This is the first part in a multi-part series on building Agents with OpenAI's Assistant API using the Python SDK.

What Are Agents?

The way I like to look at it, an agent is really just a piece of software leveraging an LLM (Large Language Model) and trying to mimic human behavior. That means it can not only converse and understand language, but it can also perform actions that have an impact on the real world. These actions are typically called tools.

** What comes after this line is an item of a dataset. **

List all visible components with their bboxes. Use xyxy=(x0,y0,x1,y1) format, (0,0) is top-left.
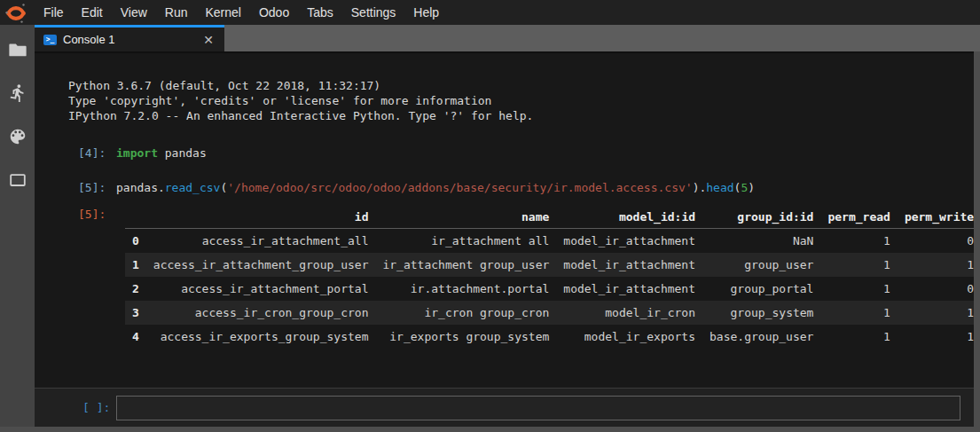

In this blog post, we will explore how to build an agent using OpenAI's Assistant API using their Python SDK. Part 1 will be just the skeleton of the assistant. That is, just the conversational part.

I chose to build a CLI app on purpose to be framework agnostic. We will purposefully call our implementation an Agent and refer to the OpenAI SDK implementation as an Assistant to easily distinguish between the two.

I use the terms tools and functions interchangeably when it comes to functions that the Agent is able to call. Part 2 will cover function callin in more detail.

Prerequisites

To follow along with this tutorial, you will need the following:

Python3 installed on your machine
An OpenAI API key
Basic knowledge of Python programming

OpenAI Assistant Concepts

Assistant: An Assistant in the Assistants API is an entity configured to respond to user messages. It uses instructions, a chosen model, and tools to interact with functions and provide answers.

Thread: A Thread represents a conversation or dialogue in the Assistants API. It is created for each user interaction and can contain multiple Messages, serving as a container for the ongoing conversation.

Message: A Message is a unit of communication in a Thread. It contains text (and potentially files in the future) and is used to convey user queries or assistant responses within a Thread.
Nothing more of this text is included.